*** Records for this exercise Section Begins ***

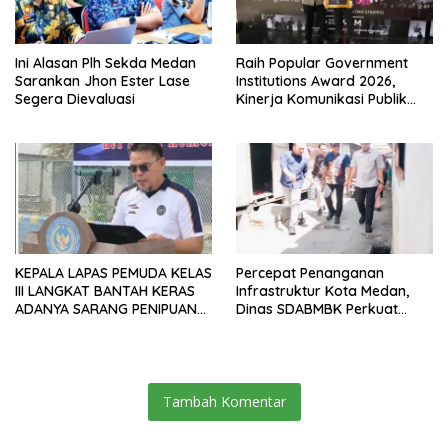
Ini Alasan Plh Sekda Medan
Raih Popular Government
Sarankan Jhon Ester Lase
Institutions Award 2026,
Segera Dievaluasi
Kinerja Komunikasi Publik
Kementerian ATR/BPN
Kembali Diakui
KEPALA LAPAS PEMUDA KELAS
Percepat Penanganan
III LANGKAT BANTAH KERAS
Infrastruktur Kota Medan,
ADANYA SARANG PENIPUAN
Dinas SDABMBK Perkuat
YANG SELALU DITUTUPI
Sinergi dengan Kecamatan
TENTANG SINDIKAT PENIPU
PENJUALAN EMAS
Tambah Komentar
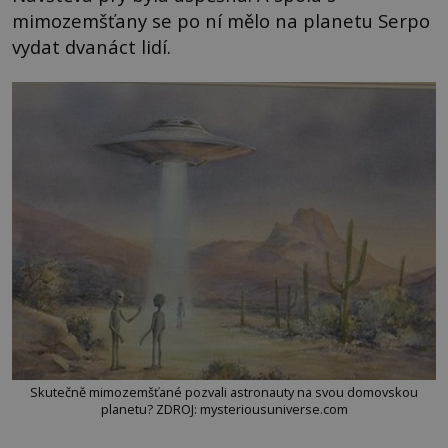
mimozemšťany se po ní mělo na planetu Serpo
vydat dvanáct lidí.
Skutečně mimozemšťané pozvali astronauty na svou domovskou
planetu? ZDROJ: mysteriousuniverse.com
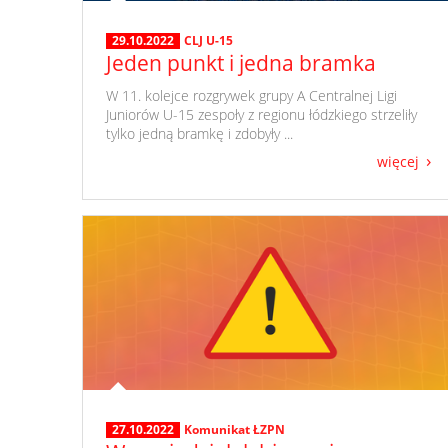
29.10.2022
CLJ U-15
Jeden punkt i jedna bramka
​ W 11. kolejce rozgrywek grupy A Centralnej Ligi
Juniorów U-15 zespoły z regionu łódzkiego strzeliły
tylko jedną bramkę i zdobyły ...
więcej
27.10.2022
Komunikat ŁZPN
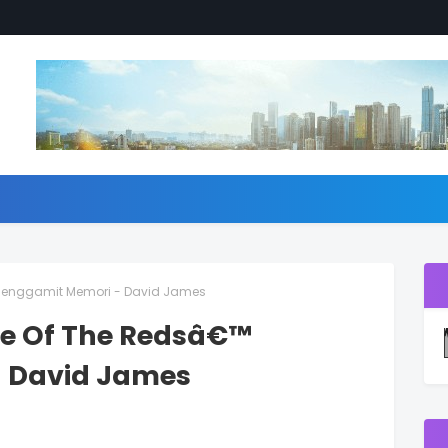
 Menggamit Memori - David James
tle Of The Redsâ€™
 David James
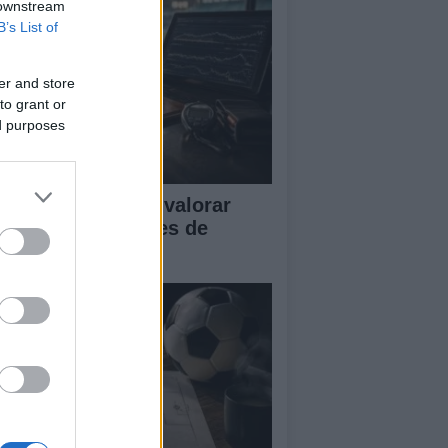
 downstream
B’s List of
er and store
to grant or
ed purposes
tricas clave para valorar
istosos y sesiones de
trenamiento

*** Records for this exercise Section Ends ***
*** Records for this exercise Section Begins ***

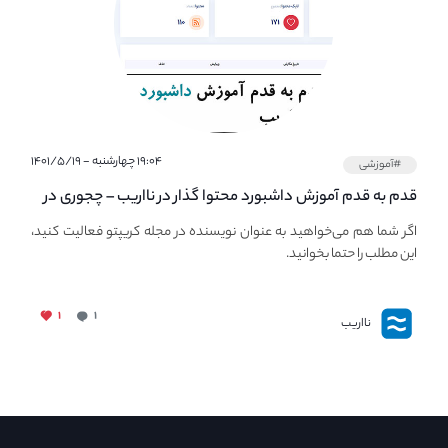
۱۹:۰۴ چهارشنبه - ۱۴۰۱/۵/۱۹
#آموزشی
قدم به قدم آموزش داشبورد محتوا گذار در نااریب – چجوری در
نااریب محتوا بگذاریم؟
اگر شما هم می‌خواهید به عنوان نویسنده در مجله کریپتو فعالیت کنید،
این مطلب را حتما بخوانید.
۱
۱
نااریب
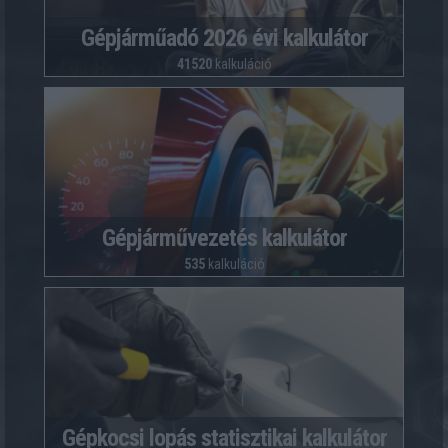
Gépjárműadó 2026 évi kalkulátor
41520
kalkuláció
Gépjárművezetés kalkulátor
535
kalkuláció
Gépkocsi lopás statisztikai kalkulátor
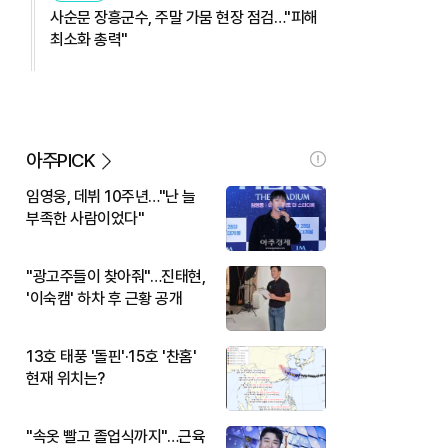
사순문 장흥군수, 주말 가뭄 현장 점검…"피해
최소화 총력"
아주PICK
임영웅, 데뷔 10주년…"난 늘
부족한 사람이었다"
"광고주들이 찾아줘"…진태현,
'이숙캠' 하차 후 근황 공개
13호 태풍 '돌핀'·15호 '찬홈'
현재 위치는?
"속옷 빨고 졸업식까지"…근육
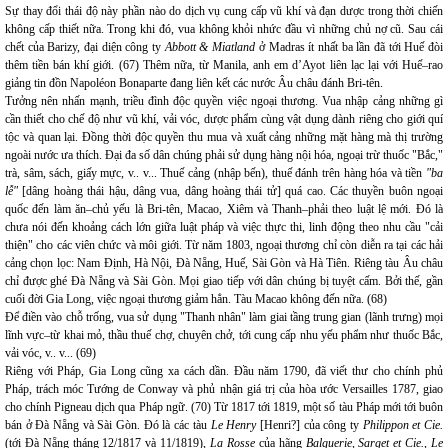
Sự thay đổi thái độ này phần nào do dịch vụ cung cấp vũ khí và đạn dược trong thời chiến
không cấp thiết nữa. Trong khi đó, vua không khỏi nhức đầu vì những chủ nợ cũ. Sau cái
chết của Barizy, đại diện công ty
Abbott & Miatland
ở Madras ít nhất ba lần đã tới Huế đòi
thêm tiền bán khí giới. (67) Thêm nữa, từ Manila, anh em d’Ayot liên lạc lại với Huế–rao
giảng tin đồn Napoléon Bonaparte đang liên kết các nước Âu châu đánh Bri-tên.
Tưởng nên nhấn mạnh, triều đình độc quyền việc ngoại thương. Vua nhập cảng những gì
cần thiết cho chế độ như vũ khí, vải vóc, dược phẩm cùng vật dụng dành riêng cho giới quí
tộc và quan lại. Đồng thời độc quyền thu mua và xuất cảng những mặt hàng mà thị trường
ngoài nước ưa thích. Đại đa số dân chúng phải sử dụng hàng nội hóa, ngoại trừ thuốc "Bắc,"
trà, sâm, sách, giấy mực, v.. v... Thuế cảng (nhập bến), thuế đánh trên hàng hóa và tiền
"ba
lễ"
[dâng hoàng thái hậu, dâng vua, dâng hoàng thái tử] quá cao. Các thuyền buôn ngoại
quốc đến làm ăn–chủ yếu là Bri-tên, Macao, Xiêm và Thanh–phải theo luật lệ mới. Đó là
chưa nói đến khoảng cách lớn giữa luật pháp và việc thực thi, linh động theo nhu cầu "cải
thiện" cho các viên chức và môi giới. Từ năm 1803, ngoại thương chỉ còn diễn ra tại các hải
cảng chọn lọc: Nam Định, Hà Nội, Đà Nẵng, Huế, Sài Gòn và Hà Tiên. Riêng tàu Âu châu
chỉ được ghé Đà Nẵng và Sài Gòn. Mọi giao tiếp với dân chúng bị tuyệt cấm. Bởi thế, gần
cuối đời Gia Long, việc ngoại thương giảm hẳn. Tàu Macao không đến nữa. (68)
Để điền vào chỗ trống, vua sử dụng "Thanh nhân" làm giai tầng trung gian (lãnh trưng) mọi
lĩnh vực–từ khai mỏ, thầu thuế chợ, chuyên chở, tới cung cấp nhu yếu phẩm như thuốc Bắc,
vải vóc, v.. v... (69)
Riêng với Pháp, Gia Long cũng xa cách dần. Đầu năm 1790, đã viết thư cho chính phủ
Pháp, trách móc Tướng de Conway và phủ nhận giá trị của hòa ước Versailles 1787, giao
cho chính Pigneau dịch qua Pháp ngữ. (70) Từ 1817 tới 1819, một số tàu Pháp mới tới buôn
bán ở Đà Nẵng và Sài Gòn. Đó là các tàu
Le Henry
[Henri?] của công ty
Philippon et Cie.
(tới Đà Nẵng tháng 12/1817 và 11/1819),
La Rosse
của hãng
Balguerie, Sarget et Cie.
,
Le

*** Records for this exercise Section Ends ***
*** Records for this exercise Section Begins ***

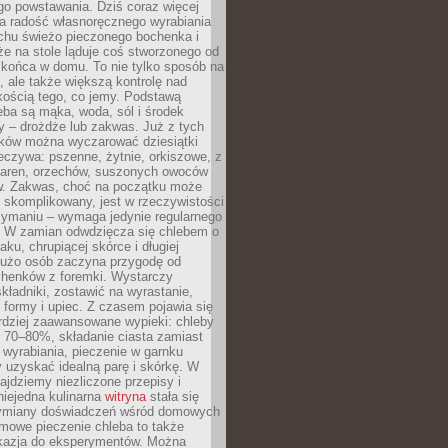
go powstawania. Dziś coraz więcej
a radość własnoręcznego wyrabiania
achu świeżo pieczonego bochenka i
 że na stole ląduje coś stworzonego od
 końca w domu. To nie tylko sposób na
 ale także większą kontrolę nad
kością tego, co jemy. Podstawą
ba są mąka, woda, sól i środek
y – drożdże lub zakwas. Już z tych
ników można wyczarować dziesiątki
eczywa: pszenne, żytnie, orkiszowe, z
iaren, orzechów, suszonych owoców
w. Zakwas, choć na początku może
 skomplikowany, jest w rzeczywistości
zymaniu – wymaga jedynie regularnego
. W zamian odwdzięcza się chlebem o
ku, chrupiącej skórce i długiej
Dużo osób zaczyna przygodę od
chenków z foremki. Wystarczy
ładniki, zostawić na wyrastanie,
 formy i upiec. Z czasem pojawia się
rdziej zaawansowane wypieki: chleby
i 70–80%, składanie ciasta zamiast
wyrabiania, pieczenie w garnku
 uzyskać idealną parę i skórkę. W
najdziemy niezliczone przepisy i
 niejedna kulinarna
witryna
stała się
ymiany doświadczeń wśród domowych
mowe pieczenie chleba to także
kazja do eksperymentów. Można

*** Records for this exercise Section Ends ***

*What needs to be done:* Within the material above, extract exactly the lines that start at the line containing "chưa nói đến" and stop after the line containing "chỉ được ghé", and only those.

*Expected answer:*
chưa nói đến khoảng cách lớn giữa luật pháp và việc thực thi, linh động theo nhu cầu "cải
thiện" cho các viên chức và môi giới. Từ năm 1803, ngoại thương chỉ còn diễn ra tại các hải
cảng chọn lọc: Nam Định, Hà Nội, Đà Nẵng, Huế, Sài Gòn và Hà Tiên. Riêng tàu Âu châu
chỉ được ghé Đà Nẵng và Sài Gòn. Mọi giao tiếp với dân chúng bị tuyệt cấm. Bởi thế, gần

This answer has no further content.